Students will find new provisions for claiming exam fees and education tax credits for studying in short term courses abroad.
Investors will be interested in changes to RESPs, RDSP, IPP and RRSP rules
Small businesses may benefit from a temporary Hiring Credit, designed to offset E.I. premiums for new employees in 2011.
In addition, the accelerated CCA rate for equipment and machinery has been extended for another two years.
Doctors and nurses who go to remote areas to practice will benefit from some student loan forgiveness.
RESP assets can be more easily moved between siblings and students studying abroad will have expanded access to education-related tax credits.
The most vulnerable of seniors will receive a boost to the Guaranteed Income Supplement, but there are no changes to RRIF income requirements, TFSA contribution rules or the pension splitting age limit as many had hoped. For the disabled, RDSP owners with shortened life expectancy will be exempt from some of the clawback of grants and bonds for withdrawals during the first 10 years of a plan.

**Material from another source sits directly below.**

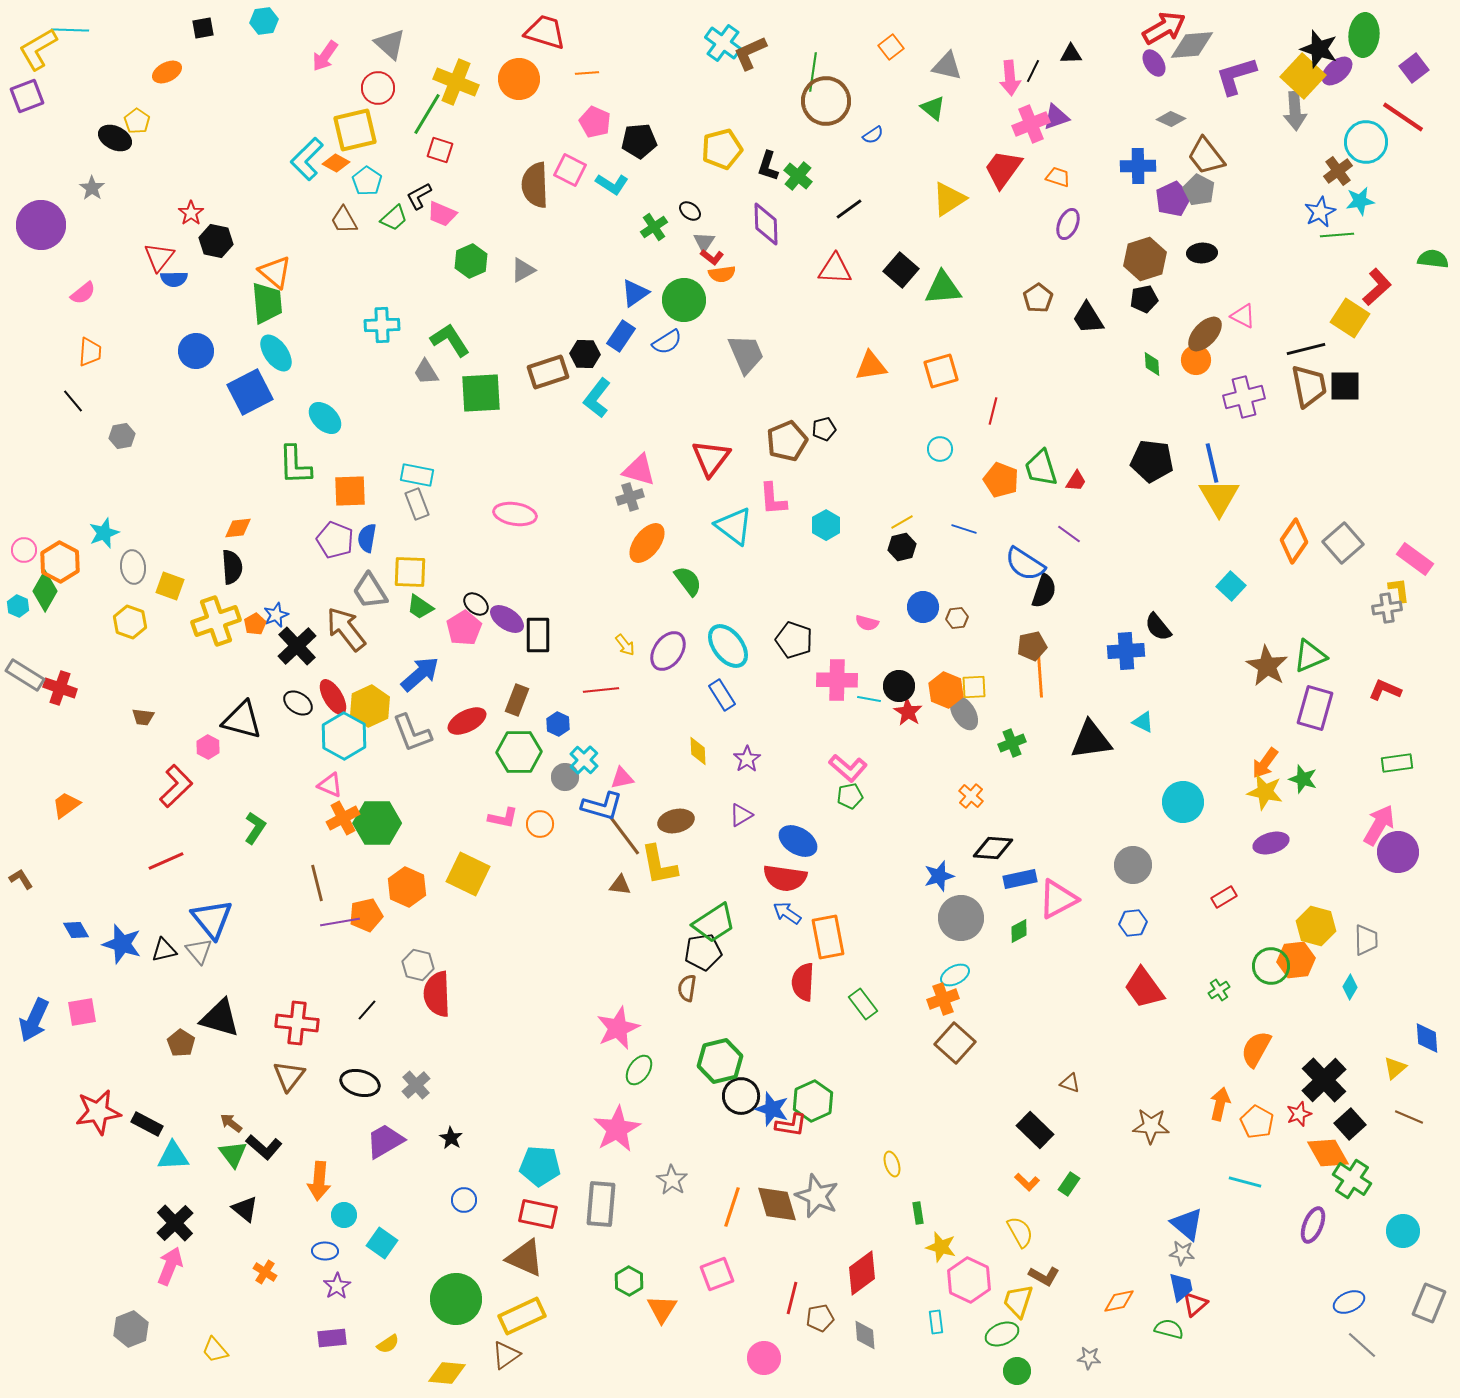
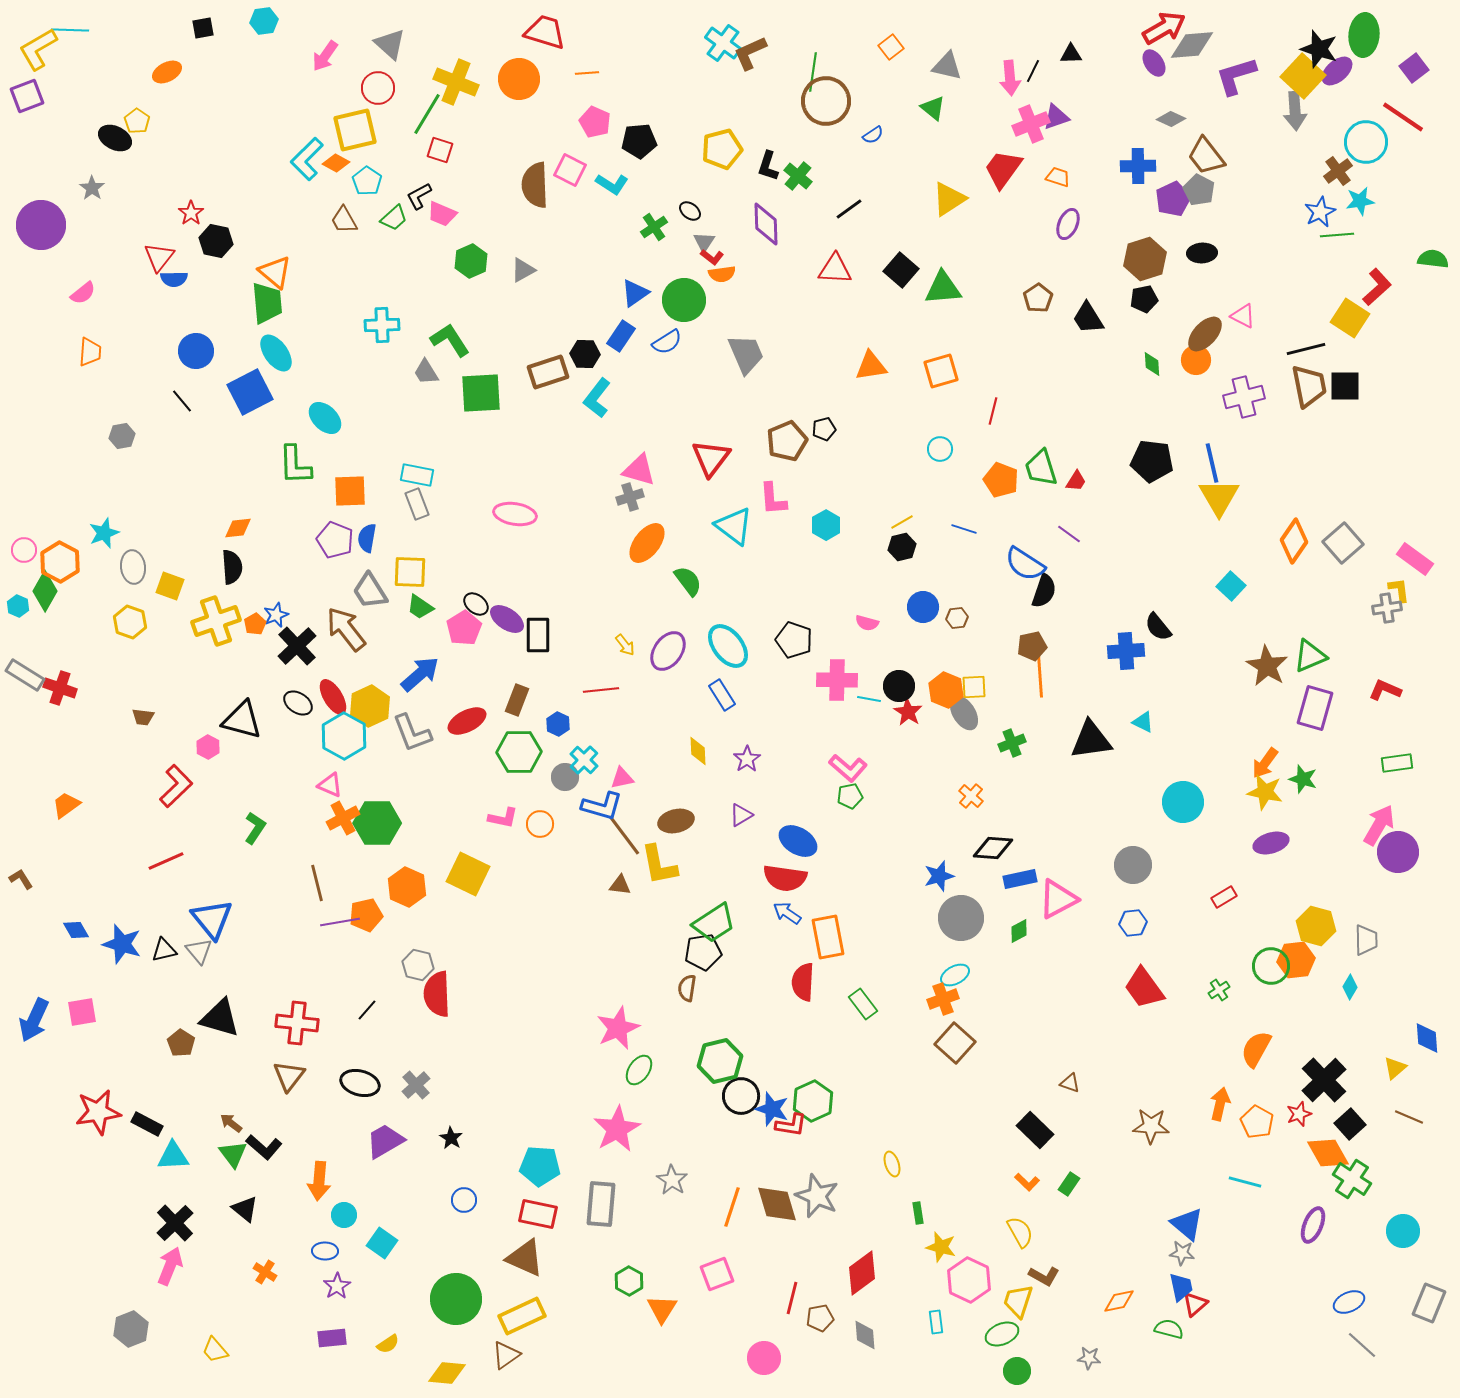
black line at (73, 401): moved 109 px right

RRSP anti-avoidance rules are meant to discourage "RRSP strips" that have resulted in the loss of life savings for some Canadians.
Individual Pension Plan contribution and withdrawal rules are modified to level the playing field with other retirement plans.
Employee Profit Sharing Plans are under the microscope to make sure that they remain an incentive to hard work by dedicated employees.
Additional classes of organizations that receive donations must now jump through the hoops required of registered charities.
Financial literacy got a boost in today's budget. There will be an additional 3 million dollars per year allocated to the effort, in addition to the 2 million currently invested in the Financial Consumer Agency of Canada (FCAC). And, plans are in place to enable the new Financial Literacy leader to soon be appointed.
Consumer protection measures include banning those unsolicited cheques that arrive at your door, inviting you to dip into the unused credit limit on your credit card. There is no grace period, so the interest clock starts ticking immediately. Pre-paid gift cards are being scrutinized also.
Time will tell whether these tax measures will be implemented, and whether they will make a difference to Canadians, as the opposition parties have noted they will not support it.